In this situation, the present authors come up with a proposal: In this situation, the present authors  come up with a proposal for a superstructure, even with a new confusing abbreviation, that is, SUNHA, which should comprise many (all?) short-lasting, unilateral headaches, including trigeminal neuralgia (TN). It is stated that the clinical picture of SUNCT is rather similar to that of TN. Indeed, duration of pain attacks of SUNCT and TN may overlap. But, and this is tremendously important – the autonomic involvement differs vastly. The pure number of solitary autonomic phenomena, that is, conjunctival injection, lacrimation, and rhinorrhea, was counted in two adequately large series of TN, first branch, and SUNCT. In SUNCT, autonomic phenomena were much more prevalent than in TN (P < 0.0000005; Chi-square test). And, when present, such phenomena are much more profuse in SUNCT. Although the last variables have not been quantified, this difference is obvious, with massive abnormalities in SUNCT, and mostly hardly noticeable abnormalities in TN: This difference in appearance tells about the fundamental differences in underlying mechanisms. The main trait of SUNCT is probably the autonomic aberrations. It can probably be stated as firmly as this: Without these autonomic abnormalities: No SUNCT. SUNCT can thus not, just like that, be lumped with any short-lasting, unilateral headache.

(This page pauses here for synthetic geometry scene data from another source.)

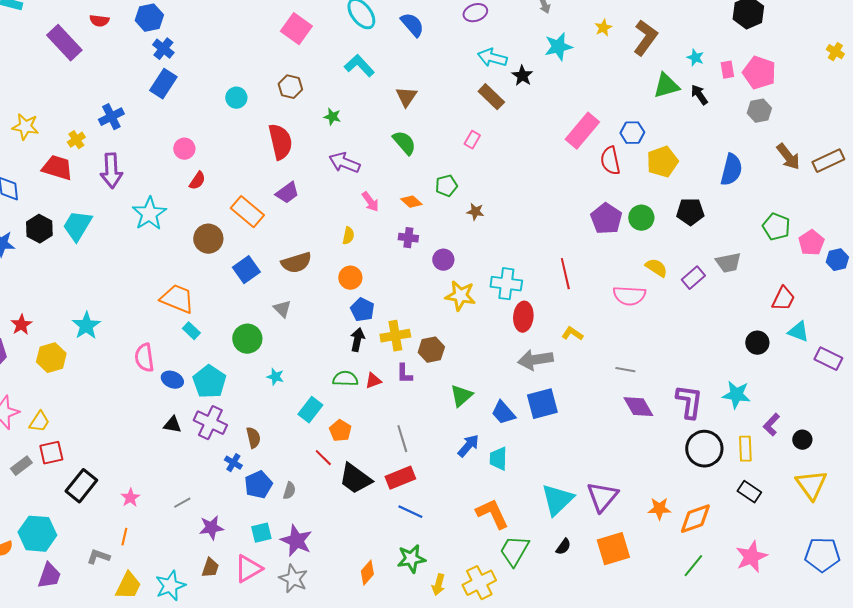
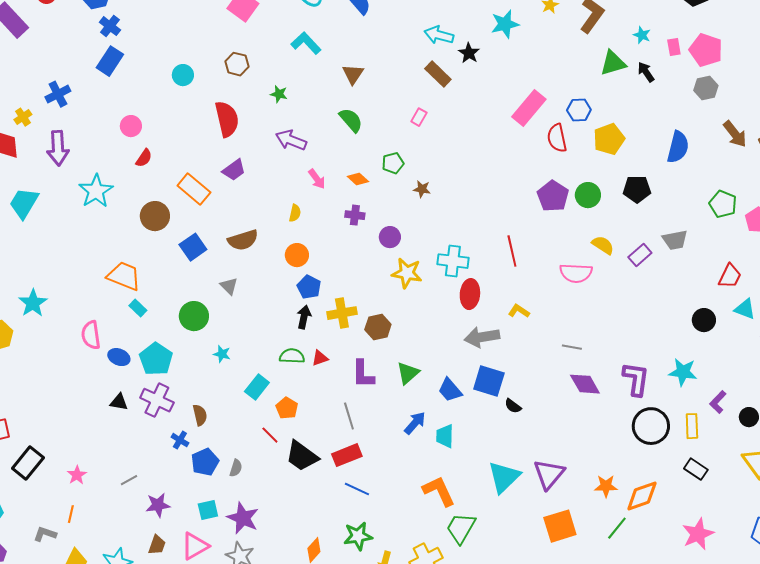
purple L-shape: (404, 374) -> (363, 374), moved, size x1.4
blue square: (542, 404) -> (489, 381), turned 32
black semicircle: (563, 547) -> (513, 406), moved, turned 90
green line: (693, 566) -> (617, 528), moved

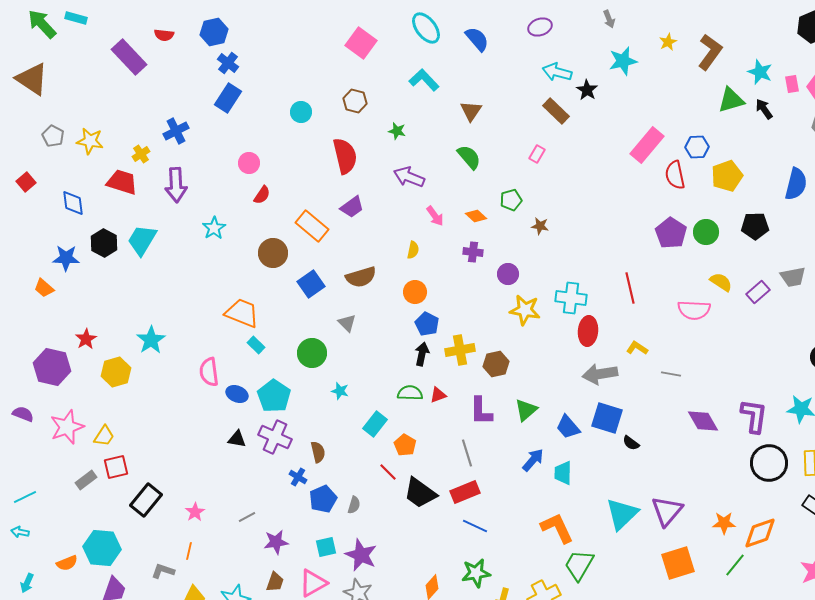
cyan star: (642, 35) -> (760, 72), size x1.4
cyan star: (96, 191) -> (214, 228), size x0.7
gray line: (572, 347) -> (671, 374), moved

Moreover, in SUNCT, there is a poor effect of carbamazepine and oxcarbazepine, whereas in TN there is an excellent effect. Nocturnal attacks are more frequent in TN than in SUNCT. Sex preponderance differs clearly in the two disorders. These are all significant differences. Trying to lump SUNCT, which is characterized by heavy autonomic involvement with TN that is “rarely associated with autonomic features,” is not a good idea. Attempts to link SUNCT with TH should be discontinued. Immediately and before damage is done.
Comment III: SUNCT is a rare disorder. Exactly how rare it is, is not known.
But we know something. In a big population study of headache epidemiology from Vågå community, Norway, 1838, or 88.6%, of 18–65-year-old inhabitants were personally examined by one of the present authors (OS). In Vågå, there were no cases of SUNCT. There were accordingly <1/1838 individuals in Vågå. The given figures are the only ones available as regards SUNCT prevalence. Surprisingly, the authors state that in the Vågå study, there were “two patients” with SUNCT. This is a wrong citation. In Vågå, there were two cases of a “SUNCT-like headache.” There were some traits, reminiscent of SUNCT in these individuals, but not enough to fulfill the diagnostic requirements. Just to mention a few points: The combination conjunctival injection/tearing was, for example, lacking. Nor could attacks be precipitated mechanically. Prevalence figures should not be based upon data encumbered with such uncertainty.